Another problem with the ICS Zimbabwe is that it presents an unrealistic strategic plan.
As a matter of governmental policy, an ICS must consist of sets of objectives that are 'realistic, specific, and measurable end-states that bureaux/missions seek to achieve, or make significant progress on, in the life of the strategy'. The theory is that achieving these objectives will lead to the achievement of a corresponding set of goals. These goals are supposed to 'represent the long-term, ambitious vision of the bureau or mission and should be linked to priorities in higher-level strategies'. Unlike the objective, nobody expects them to be 'accomplished within the four-year life of the strategy'.
The ICS Zimbabwe fails to meet these declared standards. Absent regime change, it would be unreasonable to expect the US Embassy Harare to achieve, or even make significant progress on, many of the declared objectives within the life of the strategic plan. These are not realistic four-year objectives in a world of renewed major power competition between the United States and a potential superpower seeking to remake the world order. They are at best fantastical and at worst absurd.

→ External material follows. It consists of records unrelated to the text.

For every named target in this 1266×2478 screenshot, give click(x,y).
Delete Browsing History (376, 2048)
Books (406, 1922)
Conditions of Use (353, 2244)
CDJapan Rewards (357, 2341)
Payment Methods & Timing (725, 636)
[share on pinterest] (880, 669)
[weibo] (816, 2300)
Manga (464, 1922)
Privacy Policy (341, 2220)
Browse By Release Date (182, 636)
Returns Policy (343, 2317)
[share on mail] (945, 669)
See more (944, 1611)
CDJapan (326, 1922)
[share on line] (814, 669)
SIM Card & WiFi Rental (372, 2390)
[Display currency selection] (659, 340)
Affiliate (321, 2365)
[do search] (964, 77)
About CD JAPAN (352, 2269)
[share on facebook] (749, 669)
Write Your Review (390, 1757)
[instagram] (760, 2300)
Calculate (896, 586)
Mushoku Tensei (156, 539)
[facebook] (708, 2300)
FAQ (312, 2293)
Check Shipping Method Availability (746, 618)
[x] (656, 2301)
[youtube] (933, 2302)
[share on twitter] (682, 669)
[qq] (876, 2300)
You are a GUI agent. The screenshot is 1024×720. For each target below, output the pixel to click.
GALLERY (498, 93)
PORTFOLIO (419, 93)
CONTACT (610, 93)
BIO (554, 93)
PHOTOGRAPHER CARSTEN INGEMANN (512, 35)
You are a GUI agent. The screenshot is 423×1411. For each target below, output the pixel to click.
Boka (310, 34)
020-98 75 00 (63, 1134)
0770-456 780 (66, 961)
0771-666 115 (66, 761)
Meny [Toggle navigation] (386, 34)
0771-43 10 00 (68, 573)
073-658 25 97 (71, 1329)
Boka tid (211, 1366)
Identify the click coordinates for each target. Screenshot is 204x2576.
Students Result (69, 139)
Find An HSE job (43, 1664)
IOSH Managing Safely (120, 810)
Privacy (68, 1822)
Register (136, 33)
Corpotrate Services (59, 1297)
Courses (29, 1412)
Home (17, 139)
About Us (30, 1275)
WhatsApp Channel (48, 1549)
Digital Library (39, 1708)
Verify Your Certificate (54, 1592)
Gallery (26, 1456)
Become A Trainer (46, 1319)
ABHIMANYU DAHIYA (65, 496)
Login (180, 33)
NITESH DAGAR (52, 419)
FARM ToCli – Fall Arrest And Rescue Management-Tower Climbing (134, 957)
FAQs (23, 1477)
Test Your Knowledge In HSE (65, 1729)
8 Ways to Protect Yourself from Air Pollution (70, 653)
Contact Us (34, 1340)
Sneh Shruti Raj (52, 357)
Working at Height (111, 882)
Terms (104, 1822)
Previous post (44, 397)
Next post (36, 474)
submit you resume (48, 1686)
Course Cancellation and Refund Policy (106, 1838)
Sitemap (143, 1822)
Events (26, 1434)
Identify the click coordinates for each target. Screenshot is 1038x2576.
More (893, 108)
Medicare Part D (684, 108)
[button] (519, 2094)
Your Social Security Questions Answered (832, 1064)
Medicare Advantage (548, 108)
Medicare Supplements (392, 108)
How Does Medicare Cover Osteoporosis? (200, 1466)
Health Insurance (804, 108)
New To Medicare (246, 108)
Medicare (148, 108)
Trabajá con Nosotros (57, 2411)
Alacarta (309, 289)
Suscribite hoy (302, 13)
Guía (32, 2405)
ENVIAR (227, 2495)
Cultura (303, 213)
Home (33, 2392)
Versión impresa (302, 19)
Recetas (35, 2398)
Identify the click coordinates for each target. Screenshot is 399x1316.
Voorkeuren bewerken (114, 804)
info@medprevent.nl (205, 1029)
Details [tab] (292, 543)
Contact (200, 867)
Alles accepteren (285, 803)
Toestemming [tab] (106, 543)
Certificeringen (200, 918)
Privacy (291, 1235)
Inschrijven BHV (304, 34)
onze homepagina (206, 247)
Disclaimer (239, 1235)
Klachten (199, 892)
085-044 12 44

The declared objectives of Zimbabwe's Integrated Country Strategy are at best fantastical and at worst absurd
This is a remarkable state of affairs given that there were good reasons to expect the Zimbabwean government would take 'the country down a dark and familiar path of electoral violence, repression, and impunity' when the ICS Zimbabwe was sent out for inter-agency coordination.
Last year’s events surrounding the national elections confirmed that bottom-line assessment in the minds of many Members of Congress. Increasingly, the Beltway recognises that the status quo is not advancing US interests in Zimbabwe. It is time for the US Embassy Harare to do the same. This starts with the articulation of achievable winning aspirations in Zimbabwe and the wider region.